Auf die weiteren Opern des Meisters auch nur mit einem Wort einzugehen, fehlt es hier leider an Raum; sie haben übrigens den Erfolg der »„Königin von Saba« nicht erreicht. Es sind: »Merlin«, deren Stoff der Artussage entnommen worden ist, Wien 1886; das »Heimchen am Herd«, das in völliger Abkehr von allem Orientalismus Dickens’ gleichnamige Märchendichtung in einer Bearbeitung von Willmers gemütvoll musikalisch illustriert, den Komponisten dabei von einer neuen, überraschenden Seite zeigend (Wien 1896); weiter »Die Kriegsgefangene« (Wien 1899, nach gänzlich unzulänglichem Buch).

Hierzu gesellten sich im letzten Jahrzehnt 2 weitere Opern: die »Szenen aus Götz von Berlichingen« und das »Wintermärchen«. Das letzte Wort über beide Werke ist noch nicht gesprochen. Wir hätten es ja wohl lieber gesehen, wenn die Benützung Goethes für Opernzwecke den Ausländern überlassen geblieben wäre, die ja in solchen Dingen schon Erfahrung haben (»Mignon«, »Werther«, »Faust«). Doch hat wohl die imposante Persönlichkeit des Ritters mit der eisernen Hand Goldmarks musikalische Gestaltungskraft besonders stark angeregt und ihn dazu gedrängt, einzelne »Szenen« aus Götz (so lautet der Titel der Oper) nach einem verwässerten Libretto in Musik zu setzen. Wegen einer Spannung zwischen Goldmark und dem damals allmächtigen Hofoperndirektor Mahler ist »Götz«, im Gegensatz zu allen seinen Vorgängern, an der Wiener Hofoper bisher nicht zu Wort gekommen; seine Uraufführung fand in Budapest statt.

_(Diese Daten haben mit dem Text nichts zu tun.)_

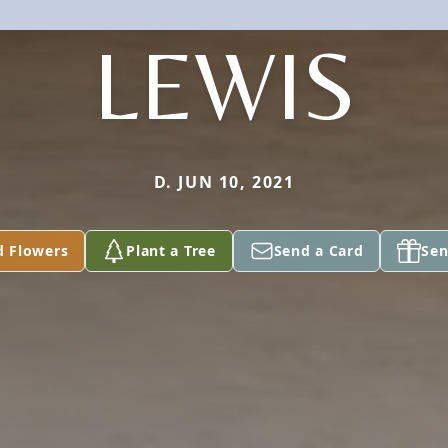
LEWIS
D. JUN 10, 2021
d Flowers
Plant a Tree
Send a Card
Sen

Ein voller Erfolg dagegen, der seinen Anfang diesmal wiederum von Wien aus nahm, war dem »Wintermärchen« beschieden. Wenn auch nicht immer neuer Goldmark, ist die Musik dieser Oper in ihrer Frische und Lebenswärme eine erstaunliche Tat des damals 78jährigen; »Shakespeareschen Geistes hab’ ich drin manchen Hauch gespürt«, könnte man mit Bezug auf sie ein Dichterwort umändern. Eine andere Gruppe von Schöpfungen zeigt uns Goldmarks Eigenart in ganz anderem, fast möchte ich sagen deutschem Gewände. Hierher könnte man die »Prometheus«-Ouvertüre (auf die erste von Aischylos gewaltigen 7 Tragödien) und die vielgespielte Ouvertüre »Im Frühling« zählen, die den deutschen Frühling in seiner ganzen Pracht wiedergibt; endlich wohl auch das zweite Orchester-Scherzo (op. 45). Die Ouvertüre zu Kleists »Penthesilea«, die Goldmark den Namen des »Dissonanzenkönigs« eintrug (interessanter Vergleich mit Hugo Wolffs [!] den gleichen Stoff behandelnden symphonischen Dichtung!) zeigt wieder andere Züge; die Ouvertüre zu »Sappho« (op. 44) hat wiederum stärkeren orientalischen Einschlag. Italienisches Leben schildert uns der Altmeister (wie Rich. Strauß) in der Ouvertüre »In Italien« (op. 49), die schon dem jüngsten Jahrzehnt angehört; ein reizendes Idyll aus dem Bauernleben schenkte er uns in der Symphonie (richtiger vielleicht symphonischen Dichtung) »Ländliche Hochzeit« (op. 26). Obwohl Programm-Musik, hat sie doch den Vorteil, auch ohne Programm leicht verständlich zu sein. Ihr fein abgetönter Hochzeitsmarsch (mit Variationen), das Brautlied, die Serenade (ein entzückendes Scherzo), »Im Garten« und »Tanz« reihen sich würdig dem Besten an, was Goldmark geschrieben.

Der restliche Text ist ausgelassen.